Marlon Brando and Maria Schneider in Last Tango in Paris.
Everett Collection

It’s naïve to think that great movies never ask anything of us, that we can simply allow them to wash over us, gracing us with their artistry. No—we need to meet movies halfway, and our conflicted feelings become part of the experience. Bernardo Bertolucci’s Last Tango in Paris is an unequivocally demanding film. It’s also one of the great films about loneliness. Marlon Brando plays a man grieving after his wife’s suicide. By chance, he meets a young woman, played by Maria Schneider, when both turn up at the same time to look at a Paris apartment rental. The two embark on an affair—the rules are set by the man—in which they meet at the apartment regularly to have anonymous, consensual sex. They will not exchange names. But we do know the woman’s name: Schneider’s character is Jeanne. And even if Brando is the big star actor here, he is nothing without her. The sex in Last Tango is carnal and immediate; sometimes it’s also tender and funny. The one thing it’s not is sexy: The movie’s opening credits roll against images of two Francis Bacon paintings, one of a man and one of a woman, their faces unsettling blurs of paint—that should tell you something. But in addition to being provocative, Last Tango is strangely beautiful and affecting, exploring the ways humans sometimes use sex not just as an escape, but as a way of attempting to erase the self. It’s extreme in the way great art is often extreme.

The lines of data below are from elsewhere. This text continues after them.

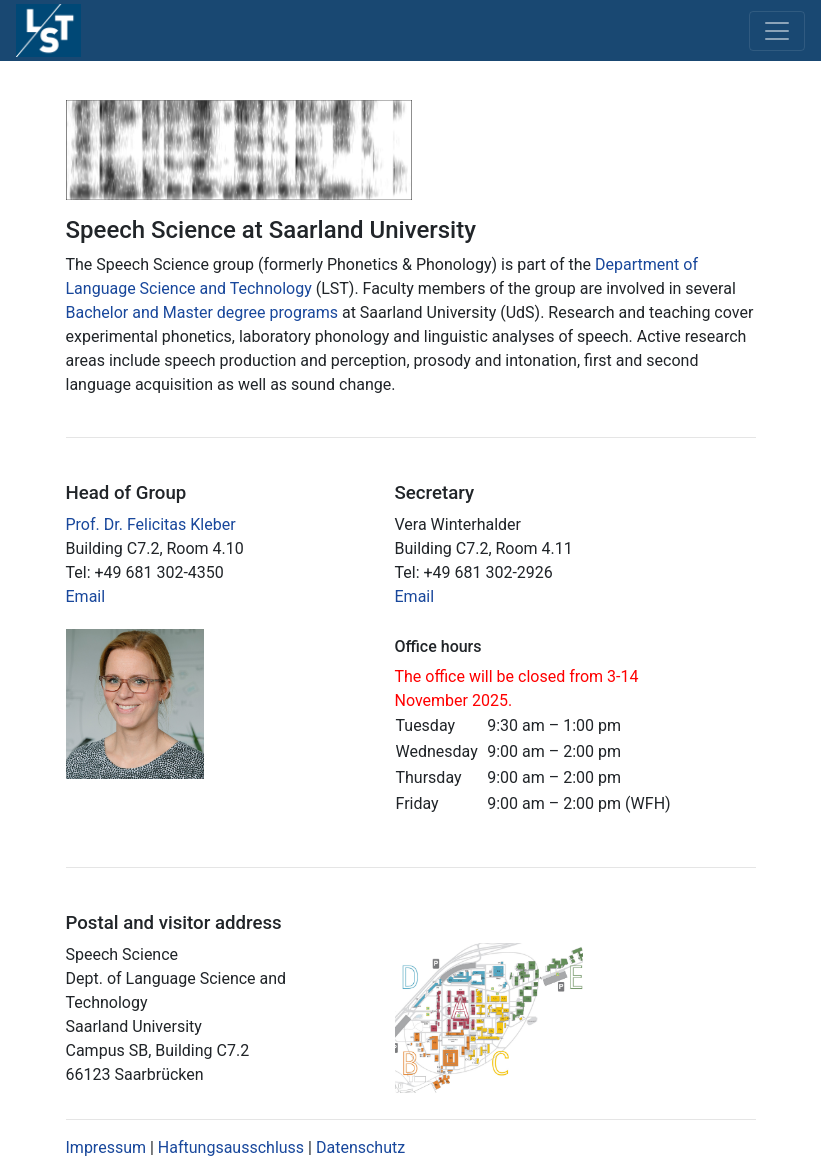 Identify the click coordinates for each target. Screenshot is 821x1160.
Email (86, 596)
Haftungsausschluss (231, 1147)
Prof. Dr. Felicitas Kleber (151, 524)
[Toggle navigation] (777, 31)
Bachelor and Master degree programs (202, 312)
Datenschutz (360, 1147)
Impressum (106, 1147) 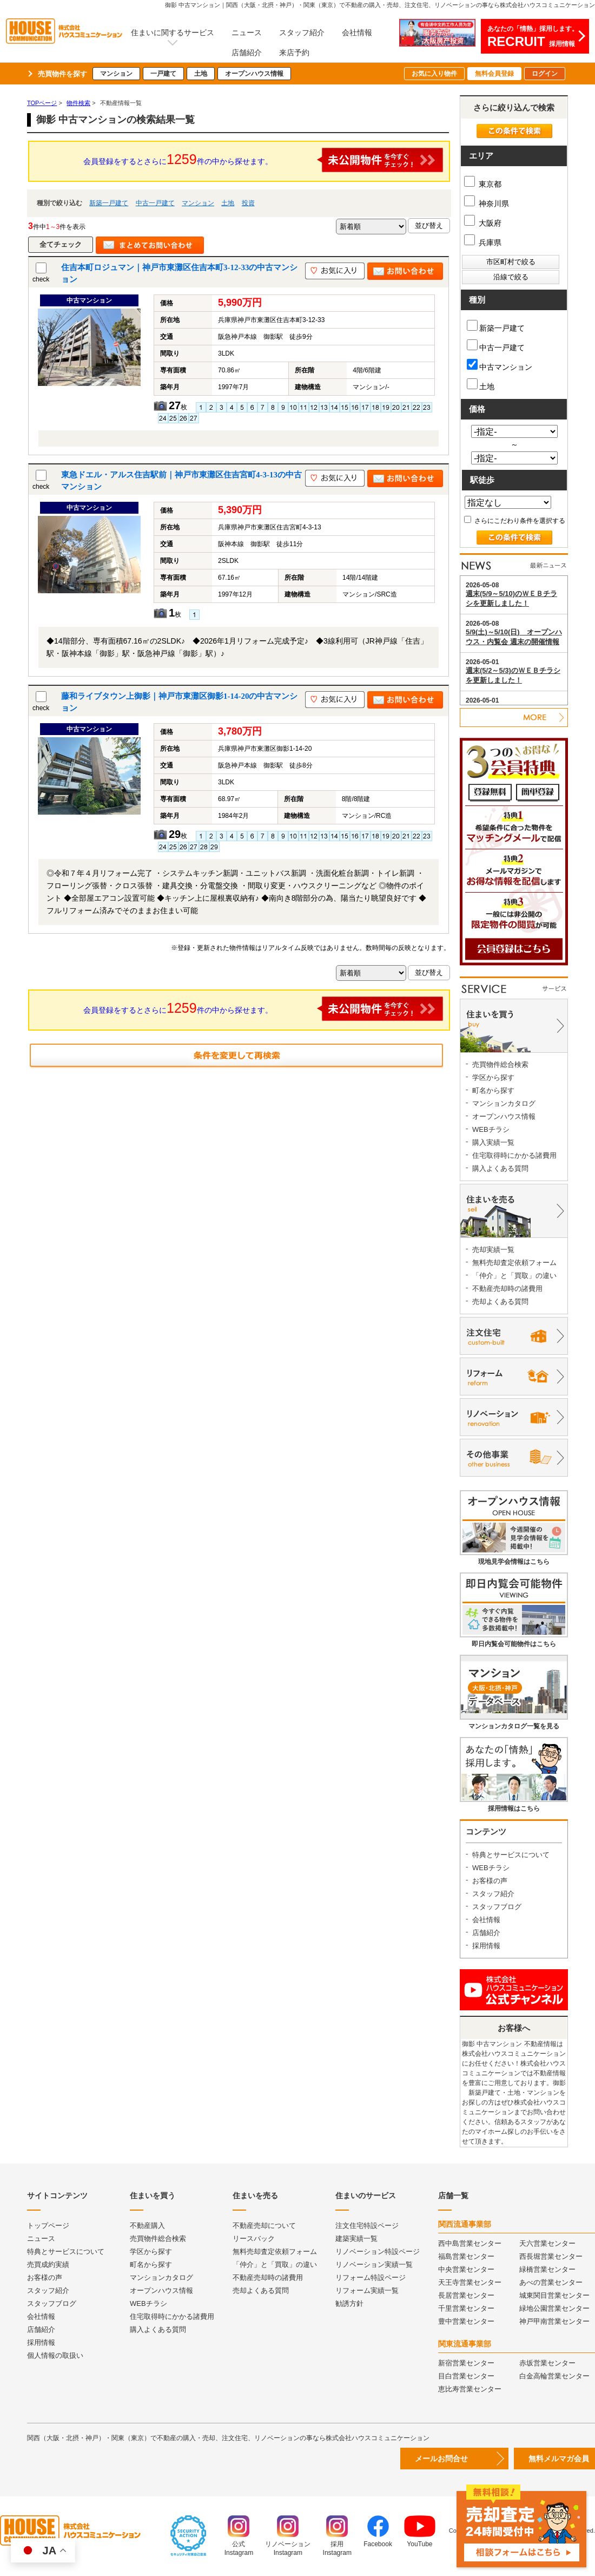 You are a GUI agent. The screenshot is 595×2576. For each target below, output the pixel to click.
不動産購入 (147, 2225)
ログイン (545, 73)
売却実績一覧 (493, 1250)
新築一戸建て (108, 203)
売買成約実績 (48, 2264)
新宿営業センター (466, 2363)
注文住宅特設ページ (367, 2225)
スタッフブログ (496, 1907)
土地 (200, 73)
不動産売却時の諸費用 (507, 1288)
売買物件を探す (62, 74)
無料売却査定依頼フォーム (514, 1262)
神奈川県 (486, 203)
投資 (248, 203)
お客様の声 (489, 1881)
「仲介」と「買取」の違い (514, 1275)
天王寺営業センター (469, 2282)
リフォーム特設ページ (370, 2277)
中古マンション (499, 365)
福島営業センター (466, 2256)
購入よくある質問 (500, 1168)
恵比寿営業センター (469, 2389)
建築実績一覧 (356, 2238)
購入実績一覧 (493, 1142)
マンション (116, 73)
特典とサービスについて (511, 1855)
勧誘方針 (349, 2303)
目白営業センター (466, 2376)
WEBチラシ (491, 1129)
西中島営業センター (469, 2243)
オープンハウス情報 (254, 73)
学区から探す (493, 1077)
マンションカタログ (504, 1103)
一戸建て (163, 73)
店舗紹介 (247, 52)
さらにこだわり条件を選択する (514, 521)
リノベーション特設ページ (377, 2251)
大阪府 (482, 223)
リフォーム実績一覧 (367, 2290)
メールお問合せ (441, 2458)
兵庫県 (482, 242)
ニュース (247, 32)
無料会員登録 (494, 73)
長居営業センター (466, 2295)
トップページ (48, 2225)
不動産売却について (264, 2225)
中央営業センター (466, 2269)
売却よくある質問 (500, 1301)
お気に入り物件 (434, 73)
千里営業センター (466, 2308)
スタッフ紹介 (302, 32)
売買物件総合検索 (500, 1064)
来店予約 (294, 52)
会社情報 (357, 32)
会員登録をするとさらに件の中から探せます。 (263, 160)
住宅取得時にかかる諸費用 (514, 1155)
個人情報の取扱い (55, 2355)
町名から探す (493, 1090)
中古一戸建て (155, 203)
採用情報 (486, 1946)
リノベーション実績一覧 (374, 2264)
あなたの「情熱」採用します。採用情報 (532, 37)
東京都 (482, 184)
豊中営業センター (466, 2321)
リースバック (254, 2238) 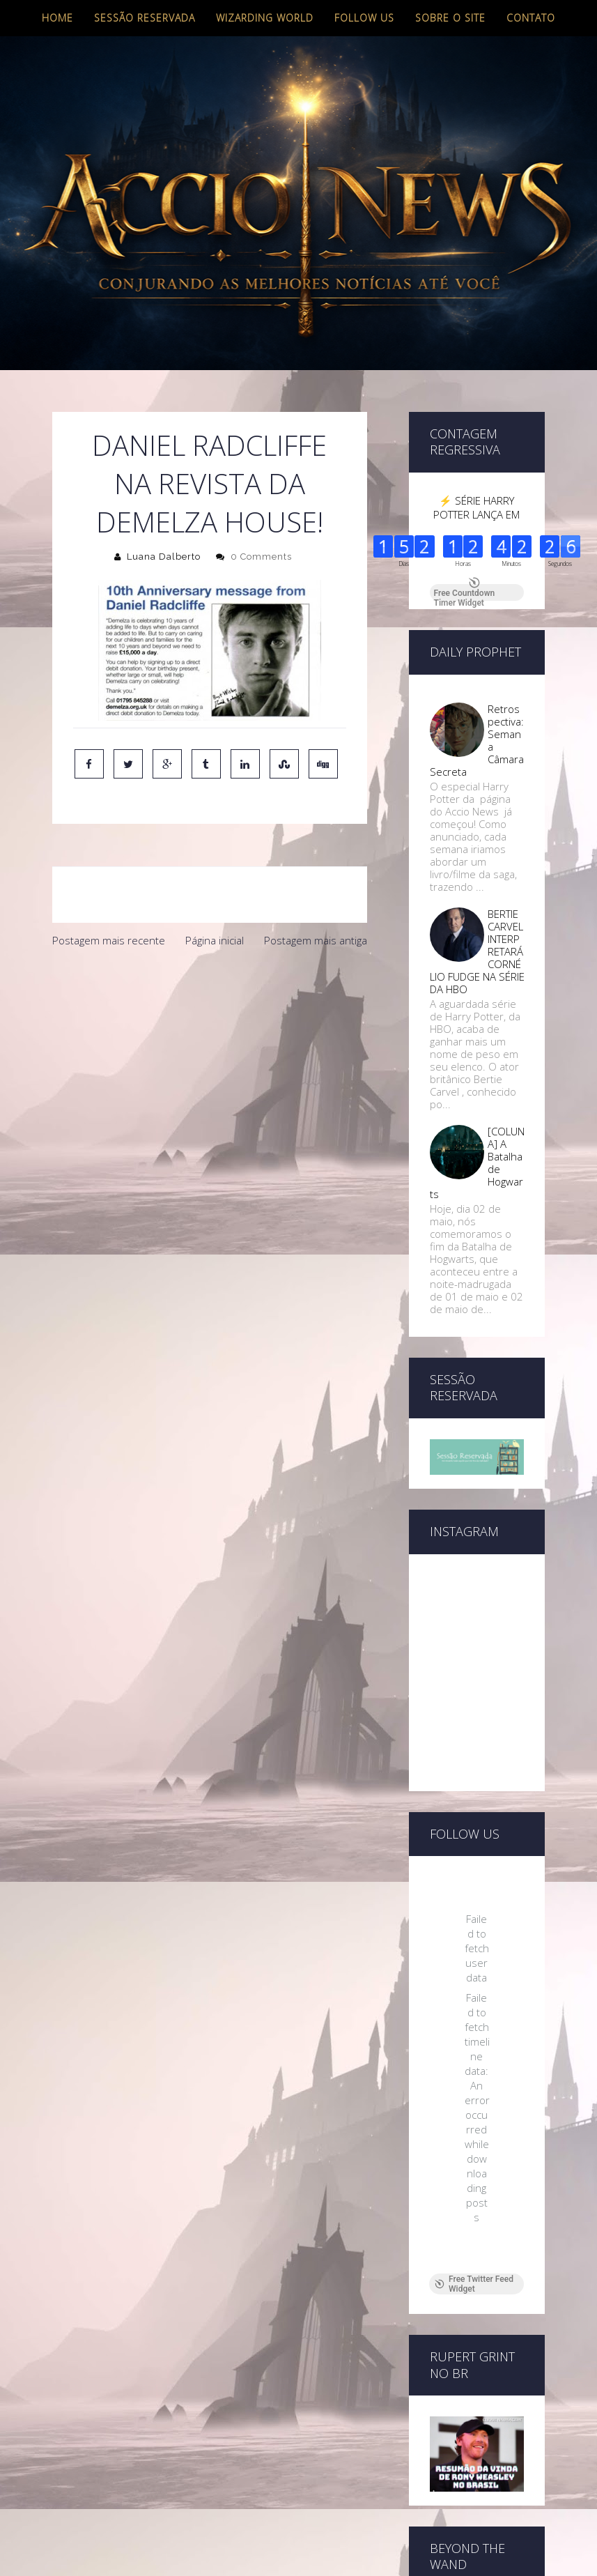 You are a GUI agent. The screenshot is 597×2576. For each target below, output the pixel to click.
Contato (530, 17)
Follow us (364, 17)
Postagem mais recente (108, 940)
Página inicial (214, 940)
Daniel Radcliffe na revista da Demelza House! (209, 483)
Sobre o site (450, 17)
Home (57, 17)
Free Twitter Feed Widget (474, 2284)
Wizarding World (264, 17)
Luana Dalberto (164, 556)
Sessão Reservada (144, 17)
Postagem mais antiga (315, 940)
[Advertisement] (209, 1059)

Moving beyond the X rating the film received upon its release, Last Tango has become even more controversial in recent years: Schneider, who died in 2011, said in a 2007 interview that she had not been told in advance about a scene in which her character is raped, and that it made her feel humiliated. “I felt a little raped, both by Marlon and by Bertolucci,” she said. Schneider had, however, read the script in advance, and the rape scene had always been there. (And even though this ought to go without saying, all of the sex in Last Tango was simulated: Schneider never claimed she was raped on set.) But it’s true that Brando and Bertolucci had not told Schneider about the butter that was to be used in the movie’s most famous scene, because Bertolucci had wanted her shock in the moment to feel genuine. That was a cruel surprise, and it represents a grave breach of trust between director and actor. The rape scene in Last Tango isn’t easy to watch—but it has never been easy to watch, nor was it ever intended to be. We can count it as part of the film’s complicated legacy.